2024 Author: Harry Day | [email protected]. Last modified: 2023-12-17 15:43
A man died in the circle of my family. A friend of our family has died. This event raised many thoughts and experiences related to the rules of experiencing mourning.
What not to do:
Hide death, especially from loved ones.
In my psychotherapeutic practice, there have been cases when the truth has been hidden from a close family member for years.
They did not tell the child for six months that his mother had died, they "took care"; hid from the grandmother that her son had died, "they were afraid to upset her."
At these moments I fall into a stupor, it is even difficult for me to argue why this should not be done. In this case, a person who lives in ignorance begins to exist in two parallel realities - in one reality - he feels that something is happening - he sees signs of grief in the family, feels it with his skin - grief cannot be hidden, it is in the air. He feels that something has happened, but when he tries to clarify what, he is told: “Everything is all right, it seems to you. Things are good." "Mom just went on a business trip." "He just doesn't call, he has a lot to do."
A feeling of complete madness … When you feel that something is happening, but you are told the opposite all the time, it’s so short and crazy to go crazy, in a double reality.
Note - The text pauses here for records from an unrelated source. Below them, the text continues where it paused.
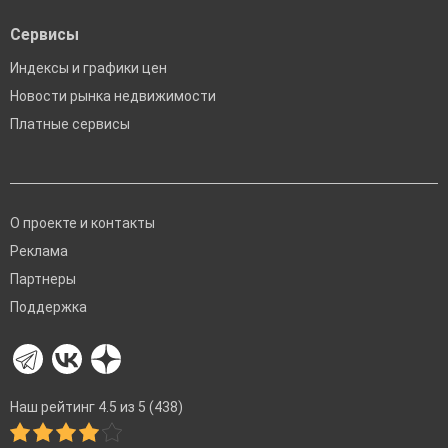
Сервисы
Индексы и графики цен
Новости рынка недвижимости
Платные сервисы
О проекте и контакты
Реклама
Партнеры
Поддержка
Наш рейтинг 4.5 из 5 (438)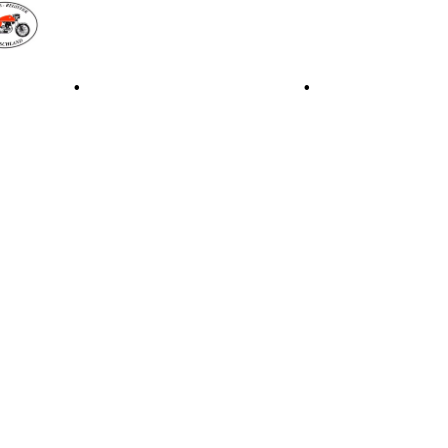
iale 1997
•
Retro Classic Stuttgart 2016
•
Laverda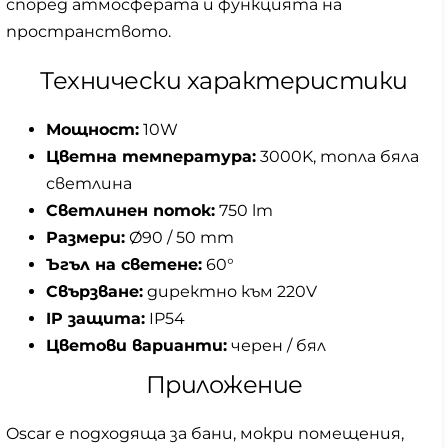
според атмосферата и функцията на
пространството.
Технически характеристики
Мощност:
10W
Цветна температура:
3000K, топла бяла
светлина
Светлинен поток:
750 lm
Размери:
Ø90 / 50 mm
Ъгъл на светене:
60°
Свързване:
директно към 220V
IP защита:
IP54
Цветови варианти:
черен / бял
Приложение
Oscar е подходяща за бани, мокри помещения,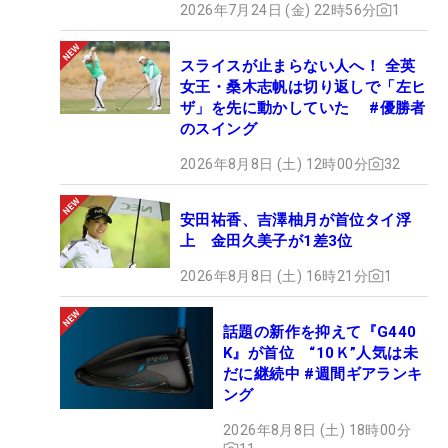
2026年7月24日 (金) 22時56分
1
スライスが止まらない人へ！ 全英
女王・桑木志帆は切り返しで「左ヒ
ザ」を先に動かしていた #優勝者
のスイング
2026年8月8日 (土) 12時00分
32
安田祐香、吉澤柚月が首位タイ浮
上 金田久美子が1差3位
2026年8月8日 (土) 16時21分
1
話題の新作を抑えて『G440
K』が首位 “10Ｋ”人気は未
だに継続中 #週間ギアランキ
ング
2026年8月8日 (土) 18時00分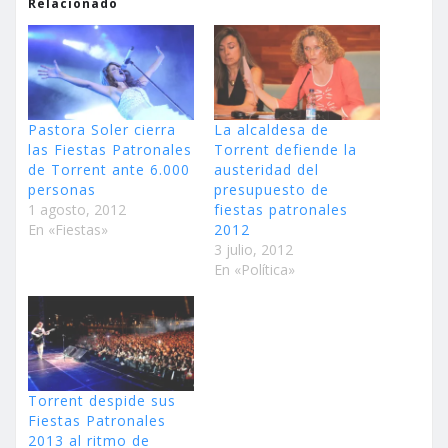
Relacionado
Pastora Soler cierra
La alcaldesa de
las Fiestas Patronales
Torrent defiende la
de Torrent ante 6.000
austeridad del
personas
presupuesto de
1 agosto, 2012
fiestas patronales
En «Fiestas»
3 julio, 2012
En «Política»
Torrent despide sus
Fiestas Patronales
2013 al ritmo de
Why don't they say: "He / she will not survive this news."
Death is part of life. An adult has a loss experience.
The child may not have this experience, so they tell him, choosing words that are understandable at his age. BUT SPEAK!
The younger the child, the more fabulous and metaphorical the story is.
“Mom left for a distant country from which there is no way back. Left forever. We all cry and miss her. She will never return."
It is quite possible for an older child to say that his mother is dead and talk about it as much as he needs.
To hide the death of a loved one from an adult is sheer mockery. It is worth considering why it is so cruel to care about him, hiding such important news for him.
Avoid funerals by trying to remember a loved one alive.
One of the initial stages of grief is denial. It is very difficult to believe that a person who was still alive yesterday died today. That he is no longer there.
The funeral is designed to help you get through this stage. "See with my own eyes". All rituals with vigil near the coffin, with throwing a handful of earth - step by step bring a person to the realization of what exactly happened.
Often only in the last moments, when the coffin is already covered with earth, men manage to cry. Realize what happened and let go of control for a moment. It is important to maintain these sobs, and not to shame and silence the person.
Previously, they even invited professional mourners to wake up grief with their lamentations and give them the opportunity to shed life-giving tears.
Intolerance to strong feelings, makes us cut off another person in his grief. Being around acute grief is a big challenge. But in this case, it is enough just to be - not to shut up, not to shame, not to run away. And just listen and be there.
With a small child, there must always be someone nearby. Just in the same room. Not imposing. Just to make it clear that he is not alone.
Canonize the deceased. To make of his room is a mausoleum, and his things are shrines.
Surely he was just a man and was not perfect or a saint.
Some of his things can be useful to someone from the living, and in part there is no longer any need, and something especially valuable can be left in memory of him.
Devote your life to finding the culprit.
This is the road to nowhere. The need to fill the void and find someone on whom you can take out all the evil and present all the bills.
Eating up with guilt.
What happened cannot be returned.
I have been working with people who are going through the death of loved ones for many years, and I know how difficult it is to see the true limits of my responsibility.
Stop your life in memory of a loved one. Bury yourself with him.
There is such an expression “Life in the presence of the absent”. He has been gone for a long time, but his whole life is being built as if he were there.
On average, the mourning process lasts about 1.5 years. During this time, if this process does not specifically stop or if another loss is not imposed, the person goes through all the stages of grief and is reborn, begins to live again in full strength, make plans for the future, make new friends, let someone into his heart.